En même temps, le SPG fait l'objet d'une campagne incessante de calomnie dans les médias, précisément en raison de son exposition de Baberowski et la tentative systématique de réécrire l'histoire allemande et banaliser les crimes de l'impérialisme allemand.

Cette campagne de droite a été approuvée par l'administration de l'Université Humboldt, qui a protégé Baberowski et couvert ses liens avec l'extrême droite, bien que Baberowski lui-même ait été un chef de file de la démagogie anti-réfugiés.

En mai 2016, lors du Phil.Cologne, un festival international de philosophie, Baberowski a affirmé que les «hommes en Allemagne» étaient impuissants face à la violence des immigrés parce qu'ils ne pouvaient plus se battre. Cela aurait été supposément visible le soir du Nouvel An 2016, à Cologne, quand, a-t-il dit, les hommes allemands n'avaient pas défendu leurs femmes contre des agressions présumées.

«Nous voyons que les hommes en Allemagne n'ont plus aucune idée de comment faire face à la violence», a déclaré Baberowski. Ses déclarations ont été citées et promues par Breitbart News aux États-Unis et dans d’autres médias d’extrême droite.

Les réflexions académiques de Baberowski sur la «violence» ont été mises en pratique par les nazis qui se sont déchaînés à Chemnitz.

L'inscription du SPG sur la liste officielle des organisations subversives par l'Office fédéral de la protection de la Constitution (BFV) de l'Allemagne, le nom du service secret allemand, est le résultat direct des efforts déployés pour supprimer les révélations sur l'extrême droite. Le rapport actuel du BfV, publié en juillet avec un avant-propos de Horst Seehofer, ministre de l'Intérieur (CSU), inclut le SGP en tant qu'«objet d'observation» parce qu'il se bat contre «le nationalisme, l'impérialisme et le militarisme» et proteste contre l'extrémisme de droite.

En d'autres termes, du point de vue du gouvernement de coalition et du BfV, qui entretient des contacts étroits avec l'AFD elle-même, ce ne sont pas les néonazis, mais leurs adversaires, à savoir, la grande majorité de la population, qui sont le vrai problème

Ce n’est pas une coïncidence si la foule extrémiste de droite a réussi à traverser Chemnitz presque sans être dérangée par la police dimanche et lundi. En Saxe, les liens étroits entre les extrémistes de droite, la police et le gouvernement sont légion. Sûrs de bénéficier d'un soutien de haut niveau dans l'État, les nazis intensifient leurs provocations politiques.

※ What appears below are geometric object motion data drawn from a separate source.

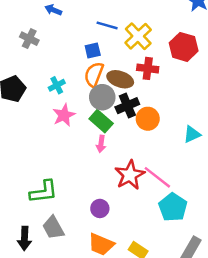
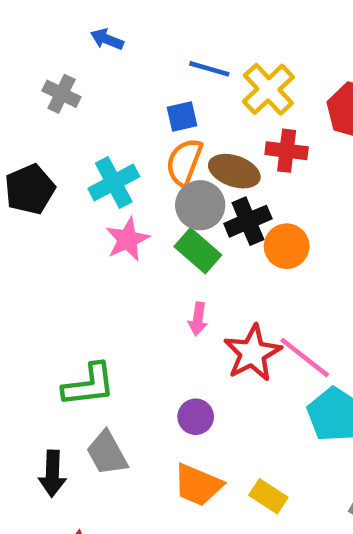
cyan cross: (57, 85) -> (114, 183), size x1.5
pink arrow: (101, 144) -> (198, 319), moved

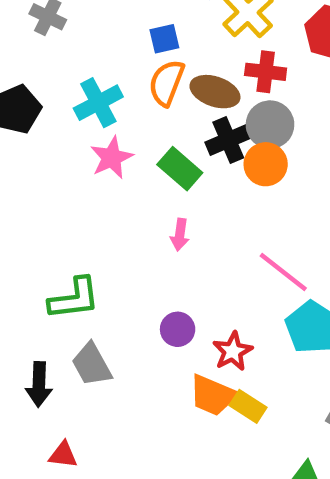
gray circle: (200, 205) -> (270, 125), moved
red star: (252, 353) -> (233, 351), moved, size x0.7
orange trapezoid: (198, 485) -> (213, 395), moved

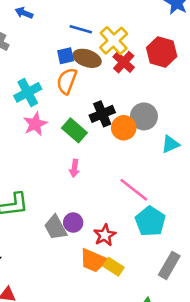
red cross: (266, 72) -> (124, 62), moved, turned 35
brown ellipse: (215, 92) -> (87, 58), moved
gray circle: (270, 125) -> (144, 116), moved
gray trapezoid: (92, 365) -> (55, 228), moved

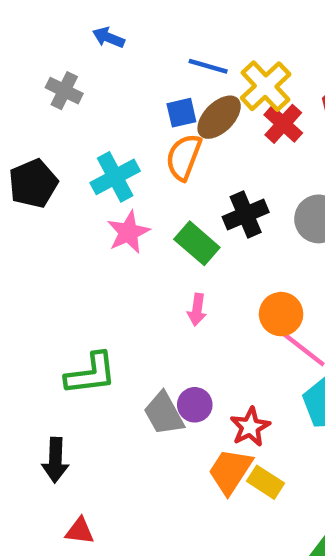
brown ellipse: (87, 58) -> (219, 117), turned -64
orange circle: (124, 128) -> (281, 314), moved
orange trapezoid: (93, 260) -> (230, 471), turned 100

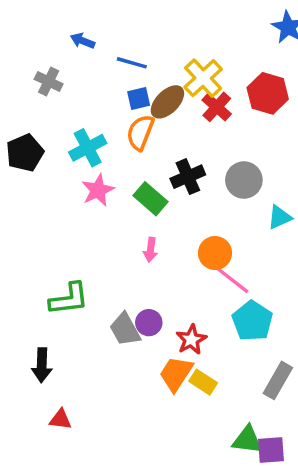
blue line: (208, 66) -> (132, 63), moved

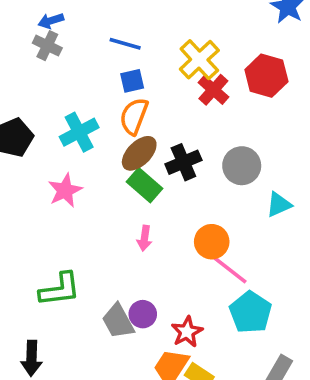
blue arrow: (83, 41) -> (51, 21), moved, turned -40
gray cross: (49, 82) -> (47, 46), moved
brown ellipse: (167, 102) -> (139, 153), moved
pink star: (98, 190) -> (65, 190), moved

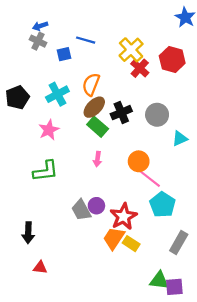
blue square: (132, 81) -> (64, 54), moved
green L-shape: (60, 289) -> (46, 171), moved
red star: (187, 332) -> (123, 217), size x1.4

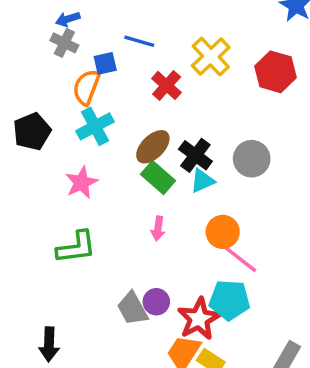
red cross: (140, 68) -> (167, 85), moved
orange semicircle: (91, 84) -> (86, 87), moved
black cross: (121, 113) -> (195, 155), turned -30
cyan triangle: (180, 139) -> (202, 181), moved
cyan pentagon: (162, 205) -> (230, 300), moved, turned -30

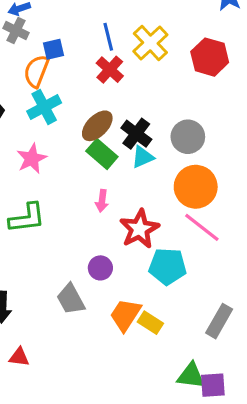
blue line: (139, 41) -> (108, 37), moved, turned 60
orange circle: (223, 232) -> (196, 187), moved, size x1.4
pink line: (238, 257) -> (202, 227), moved
gray trapezoid: (132, 309) -> (71, 299), moved
red star: (199, 319) -> (139, 229), moved

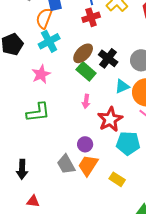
red cross: (110, 70) -> (91, 17), turned 30
cyan triangle: (143, 157) -> (122, 86), moved
orange trapezoid: (125, 315) -> (88, 165), moved

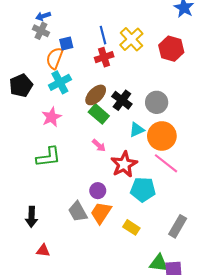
pink arrow: (86, 101) -> (99, 145), turned -56

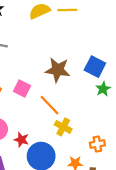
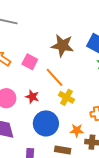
red star: (21, 140) -> (32, 97), moved

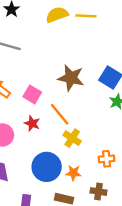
red star: (32, 97) -> (32, 123), moved
orange star: (77, 130) -> (73, 173), moved

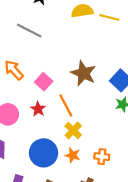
orange star: (73, 173) -> (73, 155), moved

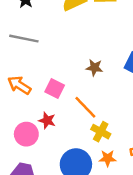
brown star: (83, 73) -> (94, 68), size x0.6
red star: (38, 109) -> (47, 120), moved

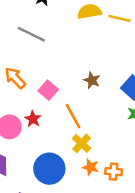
orange star: (108, 158) -> (91, 167), moved

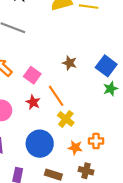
red star: (33, 119) -> (33, 102), moved
orange star: (91, 167) -> (75, 148), moved

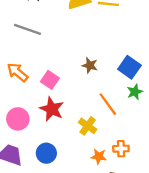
orange line: (56, 96) -> (108, 104), moved
red star: (33, 102) -> (52, 109), size x1.5
blue circle: (40, 144) -> (46, 153), moved, size x0.7

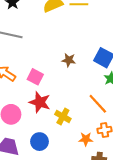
orange line: (108, 104) -> (98, 104), moved
yellow cross: (88, 126) -> (63, 116), moved

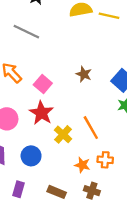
orange line: (98, 104) -> (91, 128), moved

Les développements dangereux en Allemagne montrent que, malgré tous les crimes commis par les nazis entre 1933 et 1945, l'élite dirigeante allemande est toujours aussi réactionnaire et la démocratie allemande toujours aussi fragile. Son inclination naturelle est historiquement à l'extrême droite, surtout quand elle perçoit le mécontentement populaire et voit la nécessité de faire revivre ses ambitions stratégiques impérialistes.

Mais le fait que le fascisme soit de nouveau en marche pas seulement en Allemagne, mais dans toute l’Europe et dans le monde montre clairement que ce processus mondial, loin d’être un accident, exprime la tendance fondamentale du système capitaliste.

Seulement la construction d'un véritable mouvement socialiste révolutionnaire permettra de vaincre la réémergence du nazisme et du militarisme impérialiste. Le moment est venu de faire renaitre les grandes traditions de Marx, Engels, Luxembourg, Liebknecht, Lénine et Trotsky, défendues uniquement par le Comité international de la Quatrième Internationale (CIQI) et ses sections. Le SGP appelle tous les travailleurs et jeunes à rejoindre leurs rangs et à lutter contre le capitalisme, le fascisme et la guerre.